*** Available records ***

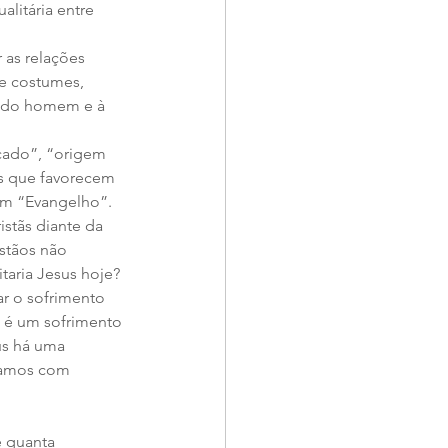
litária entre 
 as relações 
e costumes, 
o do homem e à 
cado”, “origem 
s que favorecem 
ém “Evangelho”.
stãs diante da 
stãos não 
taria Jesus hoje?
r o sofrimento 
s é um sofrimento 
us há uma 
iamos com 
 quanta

*** End of Available records ***
*** Available records ***

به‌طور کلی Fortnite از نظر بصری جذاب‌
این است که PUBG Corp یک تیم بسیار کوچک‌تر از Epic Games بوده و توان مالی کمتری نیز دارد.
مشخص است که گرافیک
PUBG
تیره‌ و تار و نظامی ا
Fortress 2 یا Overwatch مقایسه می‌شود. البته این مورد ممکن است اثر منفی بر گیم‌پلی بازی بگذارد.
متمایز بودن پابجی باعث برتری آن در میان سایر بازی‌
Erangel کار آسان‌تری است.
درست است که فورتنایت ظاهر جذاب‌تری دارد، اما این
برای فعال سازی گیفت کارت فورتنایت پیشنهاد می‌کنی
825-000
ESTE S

*** End of Available records ***

▶ _Work request_: Every line where "دارد" appears must be returned from the listing above.

▶ _Output of the exercise_:
این است که PUBG Corp یک تیم بسیار کوچک‌تر از Epic Games بوده و توان مالی کمتری نیز دارد.
درست است که فورتنایت ظاهر جذاب‌تری دارد، اما این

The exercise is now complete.